• [TASK]:
Give again only what runs from the line with "Lifeline Australia – 13 11 14" to the final line of the entries below, exactly as written and without pictures.
═════ EXTRACTED DATA ═════
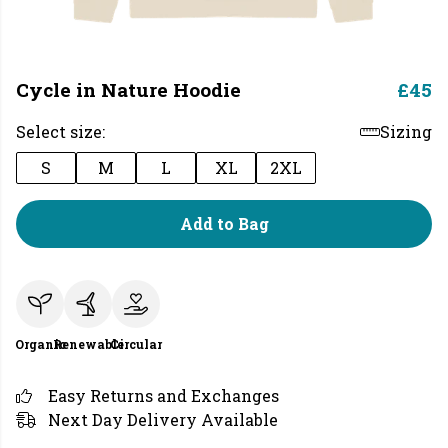
Cycle in Nature Hoodie
£45
Select size:
Sizing
S
M
L
XL
2XL
Add to Bag
Organic
Renewable
Circular
Easy Returns and Exchanges
Next Day Delivery Available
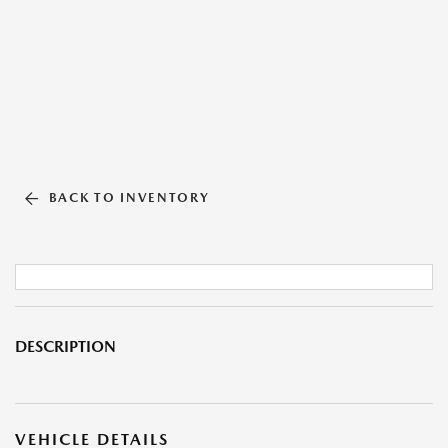
BACK TO INVENTORY
DESCRIPTION
VEHICLE DETAILS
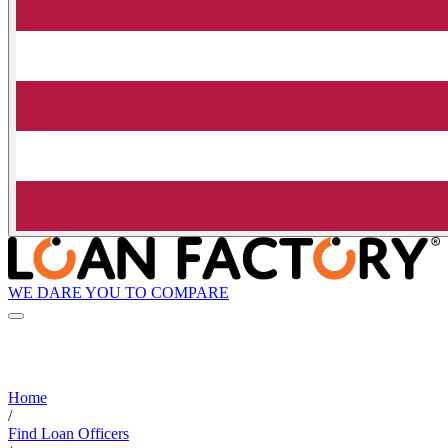
WE DARE YOU TO COMPARE
Home
/
Find Loan Officers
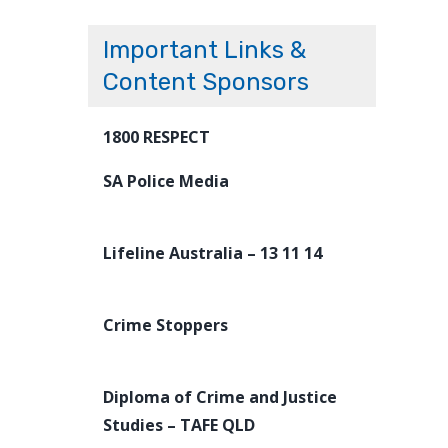
Important Links &
Content Sponsors
1800 RESPECT
SA Police Media
Lifeline Australia – 13 11 14
Crime Stoppers
Diploma of Crime and Justice
Studies – TAFE QLD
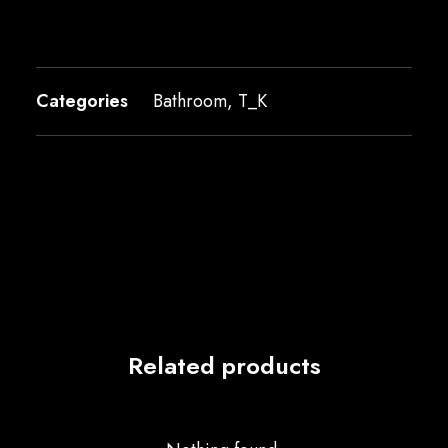
Categories
Bathroom
,
T_K
Related products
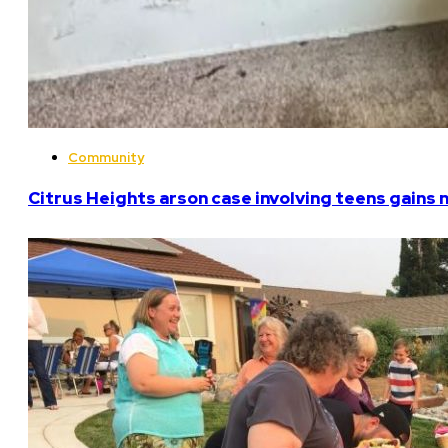
Community
Citrus Heights arson case involving teens gains 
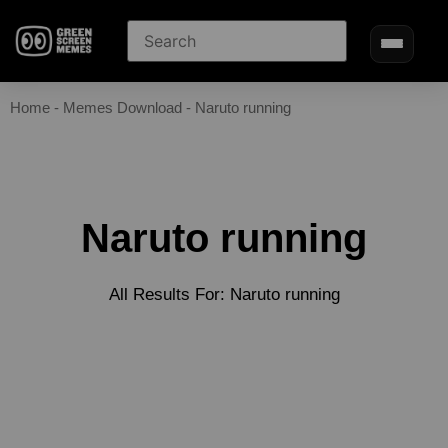
Home
-
Memes Download
-
Naruto running
Naruto running
All Results For: Naruto running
═════
• [EXPECTED OUTPUT]:
Lifeline Australia – 13 11 14
Crime Stoppers
Diploma of Crime and Justice
Studies – TAFE QLD
Categories
Bathroom
,
T_K
Related products
Community
Citrus Heights arson case involving teens gains 
Home
-
Memes Download
-
Naruto running
Naruto running
All Results For: Naruto running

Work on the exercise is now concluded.